Saudi Arabia names new ambassador to US

30 Jan, 2007

Saudi Arabia on Monday announced that Adel al-Jubeir, an advisor to King Abdullah, has been named as its new ambassador to the United States, the oil-rich kingdom's top diplomatic posting.
Jubeir, also a former spokesman at the embassy in Washington, replaces Prince Turki al-Faisal who resigned abruptly in December for what he said were family reasons. The appointment was announced by royal decree on Monday.
"In accordance with a request from Prince Turki al-Faisal bin Abdul Aziz... to be discharged from his duties and in accordance with a proposal from the foreign minister, we have ordered the nomination of Adel bin Ahmed al-Jubeir as ambassador to the United States with the rank of minister," said the decree, reported by the official news agency SPA.
Jubeir, a diplomat fluent in English, French and German, is close to Prince Turki's predecessor, Prince Bandar bin Sultan who occupied the post for 20 years until July, 2005.
The Washington Post had said last year that Prince Turki had been increasingly rumoured as a possible replacement for his brother, Foreign Minister Saud al-Faisal, who it said was in fragile health.
When Prince Turki flew home after only 15 months in the crucial diplomatic post, a source at the Saudi embassy said he had left after telling staff he was quitting because he wanted to spend more time with his family.
Oil-rich Saudi Arabia is regarded as a close regional ally of the United States, although differences have emerged over Washington's policy in violence-wracked Iraq.
Prince Turki made a series of speeches last year urging Washington not to withdraw its troops from Iraq precipitously, and repeatedly urged the White House to try to break the deadlock in Israeli-Palestinian peace talks. Before taking up the Washington job in 2005, he spent nearly three years as ambassador in Britain.
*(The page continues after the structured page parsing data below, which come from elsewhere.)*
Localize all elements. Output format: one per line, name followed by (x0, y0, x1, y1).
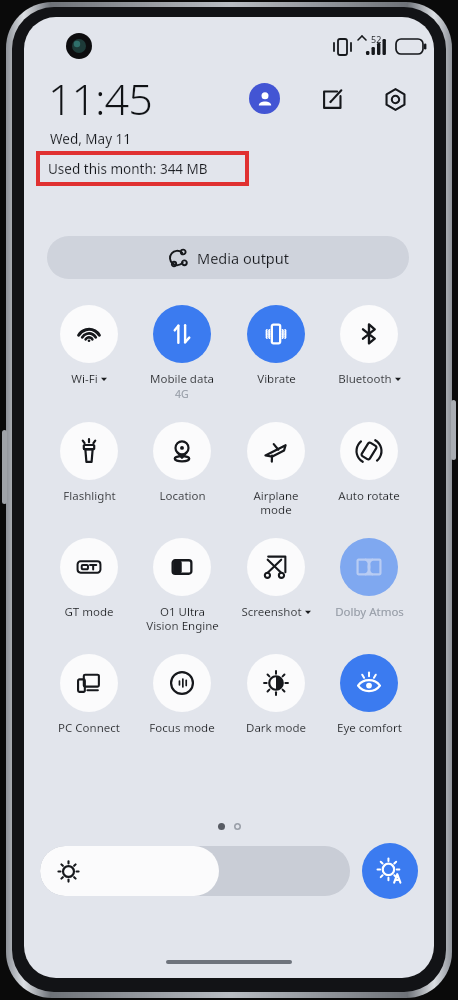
button[interactable]: Flashlight (50, 422, 128, 504)
button[interactable]: Auto brightness (362, 843, 418, 899)
button[interactable]: Screenshot (237, 538, 315, 620)
button[interactable]: Wi-Fi (50, 305, 128, 387)
button[interactable]: PC Connect (50, 654, 128, 736)
button[interactable]: Focus mode (143, 654, 221, 736)
staticText: Wi-Fi (71, 371, 98, 387)
staticText: Dark mode (246, 720, 306, 736)
button[interactable]: Airplane mode (237, 422, 315, 517)
staticText: Used this month: 344 MB (48, 160, 208, 178)
staticText: Wed, May 11 (50, 130, 131, 148)
staticText: 4G (175, 387, 189, 401)
staticText: Screenshot (241, 604, 302, 620)
button[interactable]: Vibrate (237, 305, 315, 387)
staticText: Auto rotate (338, 488, 400, 504)
staticText: Media output (197, 248, 289, 268)
staticText: O1 Ultra Vision Engine (146, 604, 219, 633)
staticText: Bluetooth (338, 371, 392, 387)
staticText: Dolby Atmos (335, 604, 404, 620)
button[interactable]: Auto rotate (330, 422, 408, 504)
button[interactable]: Dolby Atmos (330, 538, 408, 620)
button[interactable]: O1 Ultra Vision Engine (143, 538, 221, 633)
button[interactable]: Bluetooth (330, 305, 408, 387)
button[interactable]: Eye comfort (330, 654, 408, 736)
staticText: Location (159, 488, 206, 504)
button[interactable]: Media output (47, 236, 409, 279)
staticText: Eye comfort (337, 720, 402, 736)
staticText: 52 (371, 33, 382, 45)
staticText: Airplane mode (253, 488, 299, 517)
staticText: Flashlight (63, 488, 116, 504)
button[interactable]: Settings (378, 82, 412, 116)
staticText: 11:45 (48, 69, 152, 128)
button[interactable]: Location (143, 422, 221, 504)
staticText: Mobile data (150, 371, 214, 387)
staticText: Focus mode (149, 720, 215, 736)
button[interactable]: Mobile data (143, 305, 221, 401)
button[interactable]: Account (249, 83, 280, 114)
button[interactable]: Brightness (40, 846, 350, 896)
staticText: GT mode (64, 604, 114, 620)
staticText: Vibrate (257, 371, 296, 387)
button[interactable]: Dark mode (237, 654, 315, 736)
staticText: PC Connect (58, 720, 120, 736)
button[interactable]: Edit tiles (315, 82, 349, 116)
button[interactable]: GT mode (50, 538, 128, 620)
He also spent 25 years as the head of Saudi Arabia's intelligence service. In the 1980s, after the Soviet Union invaded Afghanistan, Prince Turki worked closely with al Qaeda leader Osama bin Laden, a Saudi, in organising Muslim volunteers to join the Afghan insurgency. In a November 2001 interview with the Saudi MBC television channel, he confirmed meeting bin Laden several times in Saudi Arabia and Pakistan before 1994.